JawaPos.com - Komponen kendaraan bermotor secara keseluruhan penting untuk dijaga dan dirawat secara teratur. Salah satu komponen kelistrikan yang biasanya penting diperhatikan dalam hal ini adalah aki. Akan tetapi, komponen lain yang tidak kalah penting adalah kiprok.
Kiprok atau yang biasa disebut rectifier regulator berpengaruh terhadap awet atau cepat rusaknya sebuah aki. Selain itu, komponen inilah yang biasanya harus diperiksa saat terjadi masalah pada kelistrikan motor dan pengapian.
Ulasan mengenai apa itu kiprok pada sepeda motor sudah kami bahas sebelumnya. Sekarang, yang juga perlu dipahami para pemilik sepeda motor adalah gejala atau tanda-tanda ketika kiprok mulai rewel dan minta diganti.
Disini, kiprok adalah komponen yang berperan penting jika rusak harus segera diganti. Jika kondisi yang terjadi demikian, yang terjadi adalah terganggunya sistem kelistrikan kendaraan Anda.

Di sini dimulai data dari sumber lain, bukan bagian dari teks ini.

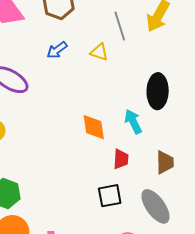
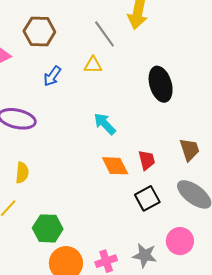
cyan arrow: (133, 122) -> (105, 124), moved
orange diamond: (94, 127) -> (115, 166), moved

Biasanya komponen kelistrikan ini cepat rusak jika Anda sering memacu kendaraan dengan kecepatan tinggi. Alhasil, kiprok mengalami overheating. Pada dasarnya, gejala kiprok yang rusak bisa dikenali dengan mudah.

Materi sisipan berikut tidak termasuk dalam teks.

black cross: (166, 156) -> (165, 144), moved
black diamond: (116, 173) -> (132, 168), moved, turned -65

Sebaiknya Anda sering memeriksa komponen ini agar bisa mengetahui kondisinya. Lalu, apa saja gejala kerusakannya?
Lampu Sering Mati
Tanda rusak yang pertama yakni lampu sering mati meskipun sudah diganti dengan yang baru. Cirinya bisa Anda lihat saat lampu motor tiba-tiba mati saat kendaraan melaju dengan kecepatan tinggi. Akibatnya, kiprok tidak bisa membatasi tegangan masuk ke bagian lampu.
Jika terjadi kondisi tegangan berlebih, lampu motor seketika akan putus. Hal yang dapat Anda lakukan jika mengalami kondisi demikian, sebaiknya Anda memeriksa tegangan lampu. Bandingkan dengan lampu tegangan normal, yakni berkisar 12-14 Volt.
Aki Sering Tekor
Keadaan aki yang tekor bisa menjadi salah satu ciri rusaknya komponen ini. Gejala ini bisa Anda kenali saat sebelum motor dijalankan. Saat komponen kelistrikan ini rusak, input listrik tidak bisa menutup kelistrikan motor secara sempurna.
Berbeda saat dalam kondisi baik, tegangan baterai stabil dalam angka 12 Volt. Dampak yang ditimbulkan mengakibatkan listrik dalam baterai terkuras. Selain itu, aki menjadi drop.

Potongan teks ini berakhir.